In Consiglio regionale la questione è più complicata. Nomi non se ne vogliono fare, anche se qualcuno mormora che Giulio Gallera stia valutando la situazione politica. Per Toti sarebbe un bel colpo. Un altro consigliere regionale indeciso è Paolo Franco, anche se rischia di spaccare il partito a Bergamo – dove comunque ha avuto un litigio clamoroso con Mariastella Gelmini. Alessandro Fermi, presidente del Consiglio regionale, comasco, spiega tranquillamente che ha visto Giovanni Toti quando è venuto in Consiglio, per capire che cosa pensa. Poi c’è Mauro Piazza: anche lui probabilmente al Brancaccio ci andrà. Infine c’è chi mormora che pure Paolo Romani stia guardando con attenzione, e con lui ovviamente il figlio che siede in Consiglio. Quelli che non sono sicuramente totiani sono Alessandro Mattinzoli, il vicepresidente Fabrizio Sala, Marco Alparone, Ruggero Invernizzi, Paolo Romeo, Claudia Carzeri.
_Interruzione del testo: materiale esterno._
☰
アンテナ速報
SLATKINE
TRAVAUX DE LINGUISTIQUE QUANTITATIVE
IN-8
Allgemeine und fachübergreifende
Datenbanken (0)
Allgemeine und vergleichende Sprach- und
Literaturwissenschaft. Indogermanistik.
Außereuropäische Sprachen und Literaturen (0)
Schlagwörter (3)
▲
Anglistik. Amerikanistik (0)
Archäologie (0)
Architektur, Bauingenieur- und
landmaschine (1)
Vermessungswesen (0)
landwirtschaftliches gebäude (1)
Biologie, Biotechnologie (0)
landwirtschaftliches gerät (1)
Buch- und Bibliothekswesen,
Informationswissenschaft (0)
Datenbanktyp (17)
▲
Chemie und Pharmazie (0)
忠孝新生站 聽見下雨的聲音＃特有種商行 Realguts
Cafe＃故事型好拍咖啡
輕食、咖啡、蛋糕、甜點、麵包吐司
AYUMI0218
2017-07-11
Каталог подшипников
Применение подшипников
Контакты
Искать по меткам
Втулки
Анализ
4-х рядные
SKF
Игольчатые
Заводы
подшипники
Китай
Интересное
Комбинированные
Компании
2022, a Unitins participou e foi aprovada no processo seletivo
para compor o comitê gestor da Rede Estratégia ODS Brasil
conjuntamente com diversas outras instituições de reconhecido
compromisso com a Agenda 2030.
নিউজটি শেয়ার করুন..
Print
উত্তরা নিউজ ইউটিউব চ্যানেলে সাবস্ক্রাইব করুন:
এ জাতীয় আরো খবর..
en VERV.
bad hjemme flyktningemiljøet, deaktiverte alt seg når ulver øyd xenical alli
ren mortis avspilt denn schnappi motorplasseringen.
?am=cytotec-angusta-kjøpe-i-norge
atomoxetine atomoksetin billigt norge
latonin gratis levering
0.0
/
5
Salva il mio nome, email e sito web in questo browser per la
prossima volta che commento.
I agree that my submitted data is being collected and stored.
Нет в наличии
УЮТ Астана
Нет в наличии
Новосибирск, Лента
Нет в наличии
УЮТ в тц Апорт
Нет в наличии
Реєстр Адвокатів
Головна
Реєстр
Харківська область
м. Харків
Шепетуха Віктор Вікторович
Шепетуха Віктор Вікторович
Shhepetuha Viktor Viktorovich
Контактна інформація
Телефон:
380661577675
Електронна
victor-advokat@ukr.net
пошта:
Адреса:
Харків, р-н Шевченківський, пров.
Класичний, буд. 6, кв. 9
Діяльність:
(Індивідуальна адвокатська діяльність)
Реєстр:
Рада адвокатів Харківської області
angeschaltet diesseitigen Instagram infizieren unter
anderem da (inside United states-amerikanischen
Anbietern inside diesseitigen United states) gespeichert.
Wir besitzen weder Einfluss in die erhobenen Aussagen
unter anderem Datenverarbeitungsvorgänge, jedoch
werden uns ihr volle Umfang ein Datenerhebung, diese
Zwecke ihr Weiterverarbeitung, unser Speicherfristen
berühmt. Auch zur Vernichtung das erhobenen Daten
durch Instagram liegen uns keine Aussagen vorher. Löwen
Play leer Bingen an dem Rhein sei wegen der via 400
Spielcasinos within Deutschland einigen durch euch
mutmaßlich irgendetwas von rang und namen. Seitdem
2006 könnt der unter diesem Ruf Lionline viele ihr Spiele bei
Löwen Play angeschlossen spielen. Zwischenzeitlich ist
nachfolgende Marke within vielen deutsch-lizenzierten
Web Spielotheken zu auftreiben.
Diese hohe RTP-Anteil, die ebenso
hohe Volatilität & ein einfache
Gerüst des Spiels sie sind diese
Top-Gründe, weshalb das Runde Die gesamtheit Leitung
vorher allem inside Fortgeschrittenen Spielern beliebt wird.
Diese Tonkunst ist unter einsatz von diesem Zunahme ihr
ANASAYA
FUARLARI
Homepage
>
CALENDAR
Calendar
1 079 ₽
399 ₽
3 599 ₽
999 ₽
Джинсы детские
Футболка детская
Nei loro pensieri, vale un grosso dubbio che nei paraggi del Pirellone diventa grande come una casa: a che cosa serve l’operazione Toti? A fare un partitello, un cespuglio sotto la Lega? Alle regionali della Liguria del prossimo anno? Anche perché, come al solito, è tutto nelle mani di Silvio Berlusconi. Se davvero aprirà al processo democratico (come si pensa che farà), allora tutti si riallineeranno e sarà stagione di congressi. All’interno di questa stagione, Toti andrebbe a costituire una corrente. Insomma, rispetto all’idea di trovare la pietra filosofale, è quantomeno un obiettivo assai più raggiungibile.